TASK BRIEF
Using the data below, show every line where the word "tela" occurs.

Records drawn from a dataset
=== Section Start ===

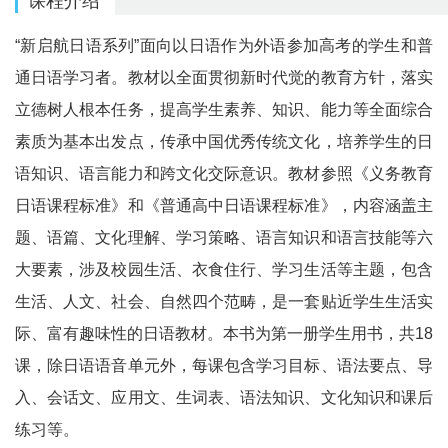
课程介绍
“新启航日语系列”面向以日语作为外语参加高考的学生和普
通日语学习者。教材以全面贯彻新时代觉的教育方针，落实
立德树人根本任务，提高学生素养、知识、能力等全面综合
素质为基本出发点，传承中国优秀传统文化，培养学生的日
语知识、语言能力和跨文化交际意识。教材参照《义务教育
日语课程标准》和《普通高中日语课程标准》，内容涵盖主
题、语篇、文化理解、学习策略、语言知识和语言技能等六
大要素，涉及校园生活、衣食住行、学习生活等主题，包含
生活、人文、社会、自然四个范畴，是一套贴近学生生活实
际、富有趣味性的日语教材。本书为第一册学生用书，共18
课，除日语语音单元外，每课包含学习目标、语法要点、导
入、会话文、应用文、生词表、语法知识、文化知识和课后
练习等。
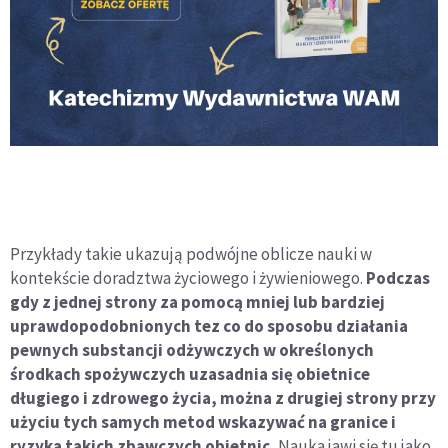
Przykłady takie ukazują podwójne oblicze nauki w
kontekście doradztwa życiowego i żywieniowego.
Podczas
gdy z jednej strony za pomocą mniej lub bardziej
uprawdopodobnionych tez co do sposobu działania
pewnych substancji odżywczych w określonych
środkach spożywczych uzasadnia się obietnice
długiego i zdrowego życia, można z drugiej strony przy
użyciu tych samych metod wskazywać na granice i
ryzyka takich zbawczych obietnic.
Nauka jawi się tu jako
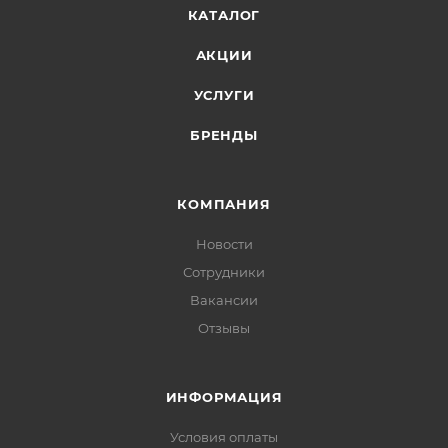
КАТАЛОГ
АКЦИИ
УСЛУГИ
БРЕНДЫ
КОМПАНИЯ
Новости
Сотрудники
Вакансии
Отзывы
ИНФОРМАЦИЯ
Условия оплаты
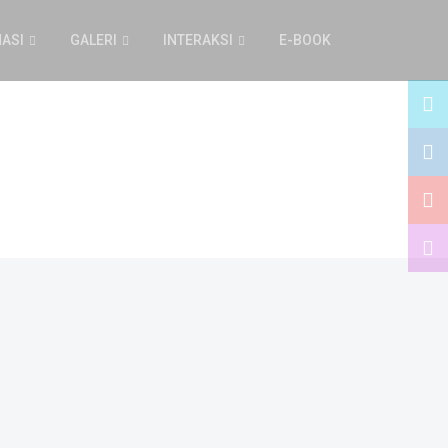
ASI
GALERI
INTERAKSI
E-BOOK
Selanjutnya
PKBM
Sekretariat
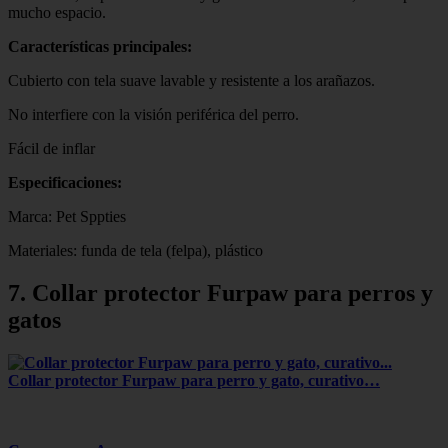
mucho espacio.
Características principales:
Cubierto con tela suave lavable y resistente a los arañazos.
No interfiere con la visión periférica del perro.
Fácil de inflar
Especificaciones:
Marca: Pet Sppties
Materiales: funda de tela (felpa), plástico
7. Collar protector Furpaw para perros y
gatos
Collar protector Furpaw para perro y gato, curativo…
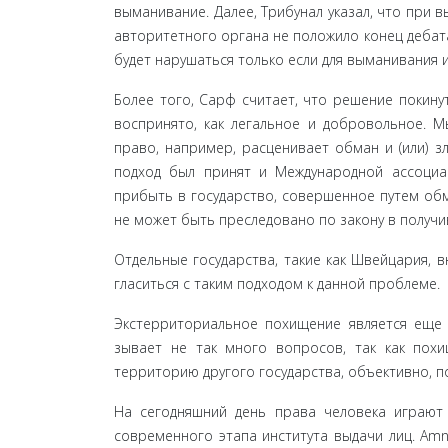
выманивание. Да­лее, Трибунал указал, что при
авторитетного органа не положило конец дебата
будет нарушаться только если для выманивания 
Более того, Сарф считает, что решение покину
воспринято, как легальное и добровольное. 
право, например, расценивает обман и (или) 
подход был принят и Международной ассоциац
прибыть в государство, совершенное путем обм
не может быть преследовано по закону в получи
Отдельные государства, такие как Швейцария, в
гласиться с таким подходом к данной проблеме.
Экстерриториальное похищение является еще 
зывает не так много вопросов, так как похи
территорию другого государства, объективно, п
На сегодняшний день права человека играют
современ­ного этапа института выдачи лиц. Amn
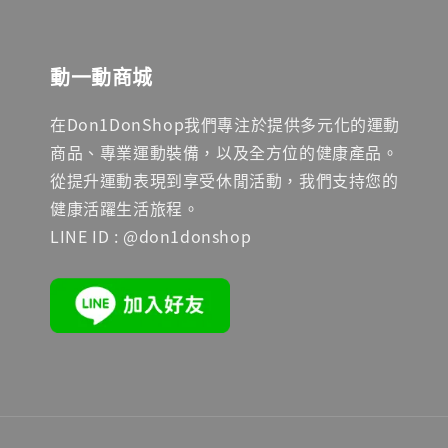
動一動商城
在Don1DonShop我們專注於提供多元化的運動
商品、專業運動裝備，以及全方位的健康產品。
從提升運動表現到享受休閒活動，我們支持您的
健康活躍生活旅程。
LINE ID : @don1donshop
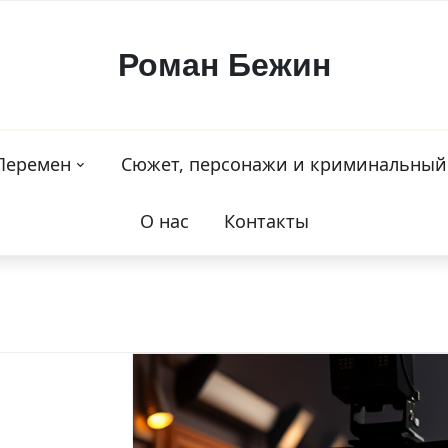
Роман Бежин
Перемен
Сюжет, персонажи и криминальный
О нас
Контакты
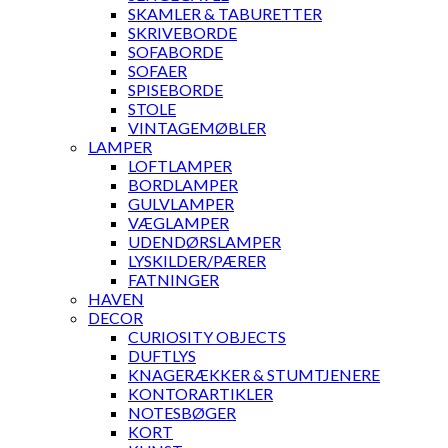
SKAMLER & TABURETTER
SKRIVEBORDE
SOFABORDE
SOFAER
SPISEBORDE
STOLE
VINTAGEMØBLER
LAMPER
LOFTLAMPER
BORDLAMPER
GULVLAMPER
VÆGLAMPER
UDENDØRSLAMPER
LYSKILDER/PÆRER
FATNINGER
HAVEN
DECOR
CURIOSITY OBJECTS
DUFTLYS
KNAGERÆKKER & STUMTJENERE
KONTORARTIKLER
NOTESBØGER
KORT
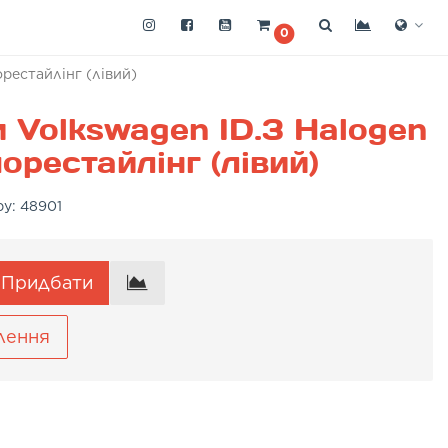
0
рестайлінг (лівий)
 Volkswagen ID.3 Halogen
орестайлінг (лівий)
ру:
48901
Придбати
лення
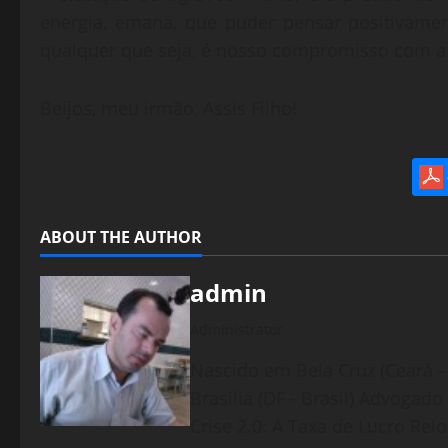
energia, emana, que puder pensar positivamen
qualquer que seja, é nosso compromisso com a 
Beijos, meu irmão, Assis Filho!
ABOUT THE AUTHOR
admin
Administrator
Nascido em Bela Cruz (Ceará - 
Brasília (DF - Brasil) Advogad
Crise 2.0: A Taxa de Lucro Rel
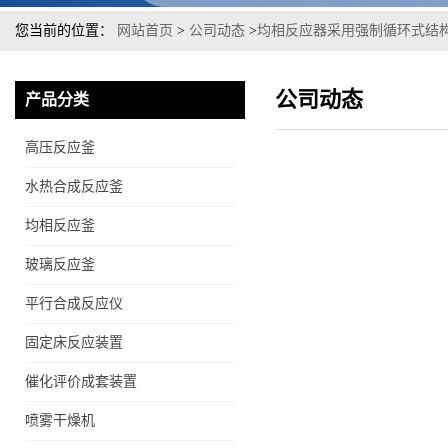
您当前的位置：
网站首页
>
公司动态
>
均相反应器采用强制循环式结
公司动态
产品分类
高压反应釜
水热合成反应釜
均相反应釜
玻璃反应釜
平行合成反应仪
固定床反应装置
催化评价成套装置
喷雾干燥机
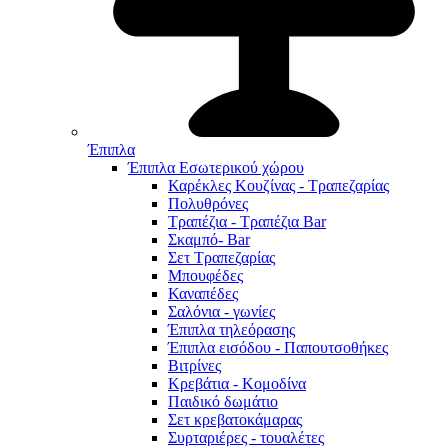
Έπιπλα
Έπιπλα Εσωτερικού χώρου
Καρέκλες Κουζίνας - Τραπεζαρίας
Πολυθρόνες
Τραπέζια - Τραπέζια Bar
Σκαμπό- Bar
Σετ Τραπεζαρίας
Μπουφέδες
Καναπέδες
Σαλόνια - γωνίες
Έπιπλα τηλεόρασης
Έπιπλα εισόδου - Παπουτσοθήκες
Βιτρίνες
Κρεβάτια - Κομοδίνα
Παιδικό δωμάτιο
Σετ κρεβατοκάμαρας
Συρταριέρες - τουαλέτες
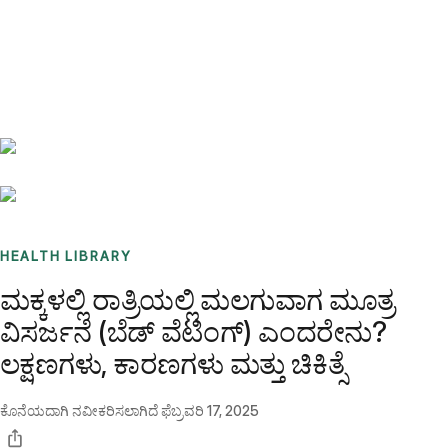
Benchmarks
Stories
FAQ
Sign up / Log in
HEALTH LIBRARY
ಮಕ್ಕಳಲ್ಲಿ ರಾತ್ರಿಯಲ್ಲಿ ಮಲಗುವಾಗ ಮೂತ್ರ
ವಿಸರ್ಜನೆ (ಬೆಡ್ ವೆಟಿಂಗ್) ಎಂದರೇನು?
ಲಕ್ಷಣಗಳು, ಕಾರಣಗಳು ಮತ್ತು ಚಿಕಿತ್ಸೆ
ಕೊನೆಯದಾಗಿ ನವೀಕರಿಸಲಾಗಿದೆ
ಫೆಬ್ರವರಿ 17, 2025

=== Section End ===

RESPONSE
Cubierto con tela suave lavable y resistente a los arañazos.
Materiales: funda de tela (felpa), plástico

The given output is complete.